Posted: Fri Sep 17, 2021 9:57 am
by steveb
Block Level Deduplication could improve the read hit ratio on L1 and L2 cache, depending on the workload. This would be similar to Windows Server Deduplication feature but for L1 and L2 cache. The deduplication processing does not need to occur in real time and could really be handy for prefetched data, etc.

Re: L1/L2 Deduplication

Posted: Sat Sep 18, 2021 4:21 am
by Support
Thank you for the suggestion. I agree that this feature should offer more cache space, however, the deduplication process will take more CPU and time, the total performance will be affected.

Re: L1/L2 Deduplication

Posted: Sat Sep 18, 2021 9:52 am
by steveb
Similar to configuration option on Windows Server Deduplication, the deduplication process does not need to run in real time.

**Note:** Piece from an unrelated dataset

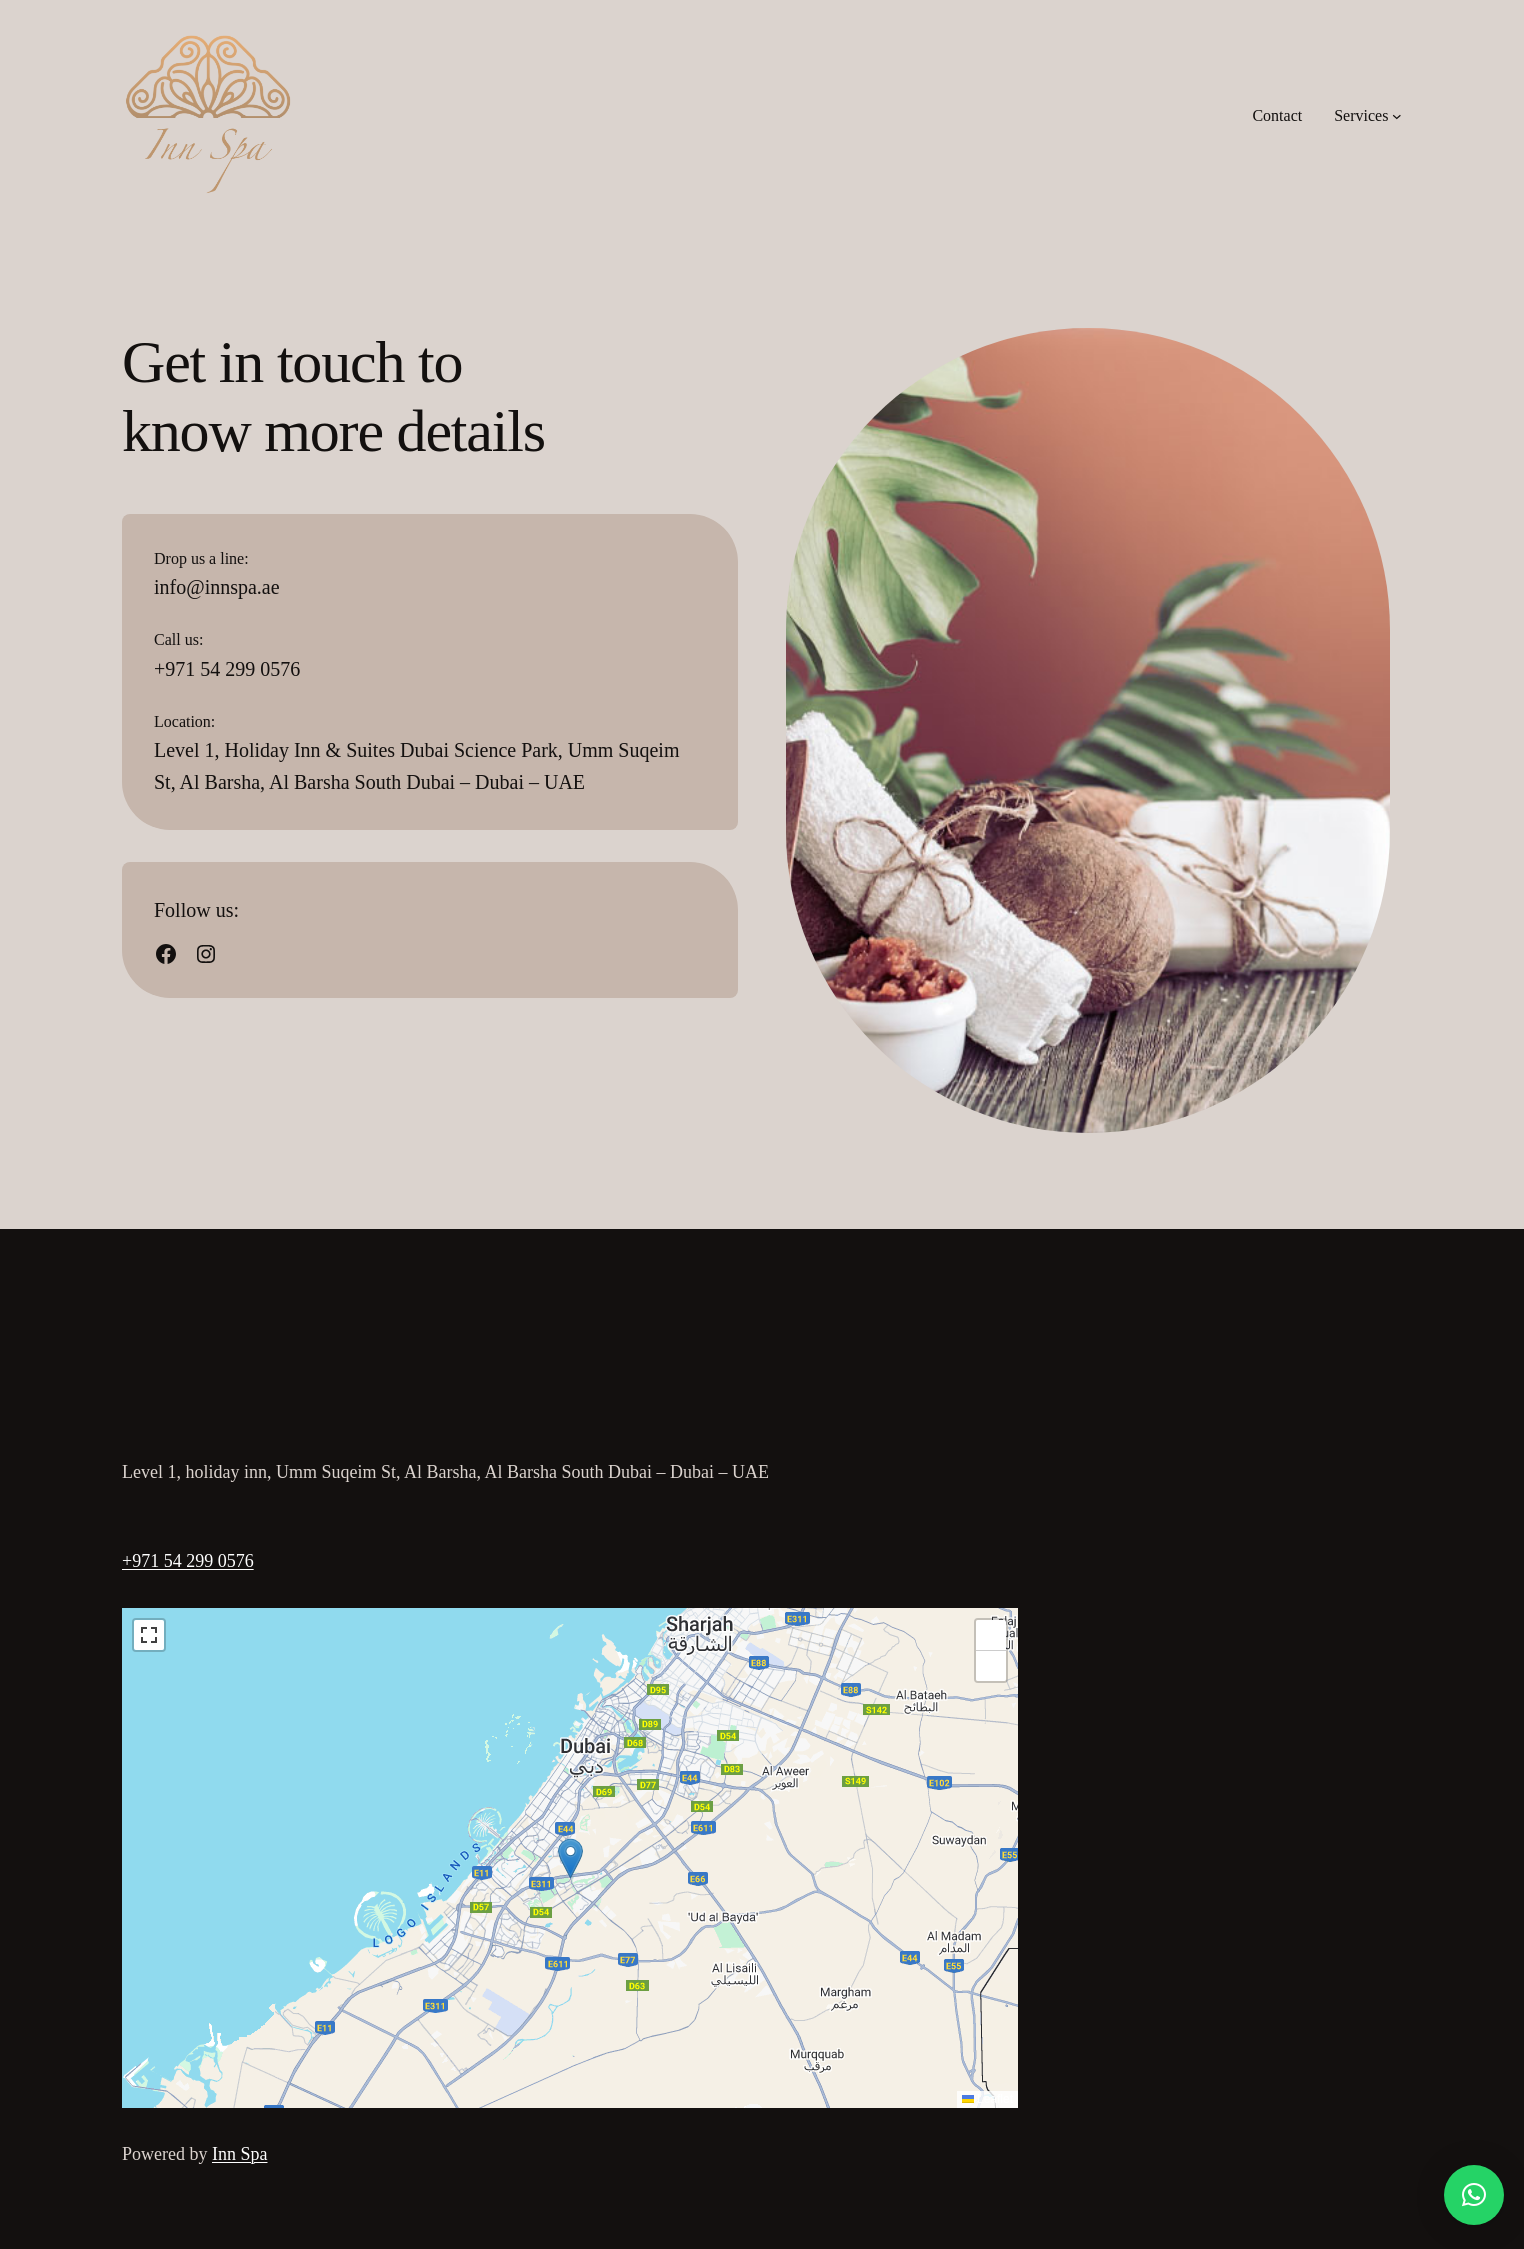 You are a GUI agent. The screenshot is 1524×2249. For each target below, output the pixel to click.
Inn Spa (240, 2154)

This can run slowly when the system is idle. Read speed from deduplication data should not introduce additional performance issues.

Re: L1/L2 Deduplication

Posted: Mon Jul 18, 2022 3:15 pm
by vlbastos
Deduplication doesn't need to deduplicate in realtime. Following Windows' deduplication principles:

1. Optimization should not get in the way of writes to the disk: Data Deduplication optimizes data by using a post-processing model. All data is written unoptimized to the disk and then optimized later by Data Deduplication.

2. Optimization should not change access semantics: Users and applications that access data on an optimized volume are completely unaware that the files they are accessing have been deduplicated.

You could schedule or deduplicate on idle. Reads and writes should work as they already do now, the only difference is the read mapping of deduplicated files. It's all about the mapping layer between the deduped data store (chunk store) and the read operation.

Besides, there are people like me who don't care about more CPU: I use it in a file server, nothing should need that much CPU. No problem using a little more CPU sometimes.

Edit: some links
https://docs.microsoft.com/en-us/window ... understand
https://en.m.wikipedia.org/wiki/Data_deduplication
https://web.archive.org/web/20191224020 ... ication-v2

Re: L1/L2 Deduplication

Posted: Wed Jul 20, 2022 3:52 pm
by Support
One of differences to the disk deduplication is that caching contents might vary quickly because of limited cache size. As caching can be used in a wide range of scenarios, the deduplication will increase the system complexity and introduce the instability.